# Codehosting



## OnDemand (3. Nov 2014)

Hallo,

kennt jemand eine Software mit der ich Code auf meinem eigenen Server hosten kann? (Sollte privat sein, nicht wie google Code öffentlich zugänglich)

Danke sehr


----------



## stg (3. Nov 2014)

Was genau meinst du mit "Code-hosting"?

Reicht dir ein SVN-Repo? Das ist ja schnell aufgesetzt...


----------



## OnDemand (3. Nov 2014)

Hmm, was genau ist das? Ich überlege mir Bitbucket (zu Confluence zu kaufen) dann hab ich alles aus einer Hand.


----------



## stg (3. Nov 2014)

Siehe z.B. hier Apache Subversion

Das client-seitige Gegenstück ist als plugin in den gängigen IDEs (ich weiß ganz sicher von Eclipse und Netbeans) sogar schon drin. Man muss nur Serverseitig das Repo aufsetzen und das ist eine Sache von 5 Minuten. Ich benutze z.B. VisualSVN Server | Subversion Server for Windows
Mir reicht das für meine Belange vollkommen aus.


----------



## OnDemand (3. Nov 2014)

Aaahh wie interessant! Danke sehr! Läuft ads wohlmöglich auch auf nem normalen Webspace, hast du da Erfahrungen?


----------



## Sorainthy (3. Nov 2014)

Erklär doch erstmal, was du meinst mit Verfügbar...

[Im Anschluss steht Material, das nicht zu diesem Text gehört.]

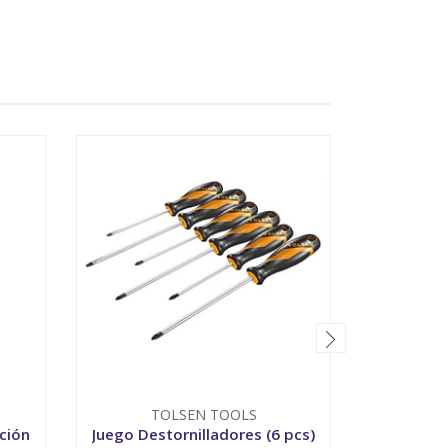
TOLSEN TOOLS
T
ción
Juego Destornilladores (6 pcs)
Jueg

Meinst du die Cloud? Da hilft SkyDrive, DropeBox, Google Drive und und und. Kannst du als "Laufwerk" einbinden und nur die Updates der Dateien werden hochgeladen. 
Meine Empfehlung ist Google Drive. 15 GB for free und für 1,99$ pro Monat 100 GB dazu. (Oder du kaufst nen Chromebook und hast es für 24 Monate auch gratis. Und ja auf nem Chromebook läuft Eclipse flüssig).

Du kannst auch nen eigenen Server an deinen Router hängen und mittels DynDNS von überall darauf zugreifen.


----------



## stg (3. Nov 2014)

NicoDeluxe hat gesagt.:


> Läuft ads wohlmöglich auch auf nem normalen Webspace



Nein.

Du sprachst in deinem Ausgangspost aber auch von deinem eigenen Server. Auf diesem ist das dann im Endeffekt einfach ein "ganz normales Programm", welches zu installieren ist.


----------



## OnDemand (3. Nov 2014)

Ich habe nen eigenen VServer und einen Webspace. Würde meinen Code gerne "bei mir" haben und nicht an Google etc. geben wollen. Google hatte ich benutzt hat auch wirklich gut geklappt. Aber für kommerzielle Produkte...weis nicht


----------



## OnDemand (3. Nov 2014)

stg hat gesagt.:


> Du sprachst in deinem Ausgangspost aber auch von deinem eigenen Server. Auf diesem ist das dann im Endeffekt einfach ein "ganz normales Programm", welches zu installieren ist.




Ja stimmt, aber der läuft unter Debian. Gibts da auch was gescheites?


----------



## Sorainthy (3. Nov 2014)

NicoDeluxe hat gesagt.:


> Ich habe nen eigenen VServer und einen Webspace. Würde meinen Code gerne "bei mir" haben und nicht an Google etc. geben wollen. Google hatte ich benutzt hat auch wirklich gut geklappt. Aber für kommerzielle Produkte...weis nicht


Na dann ist es ja kein Problem?
SVN nehmen oder "stumpf" eine Freigabe über das Internet erstellen.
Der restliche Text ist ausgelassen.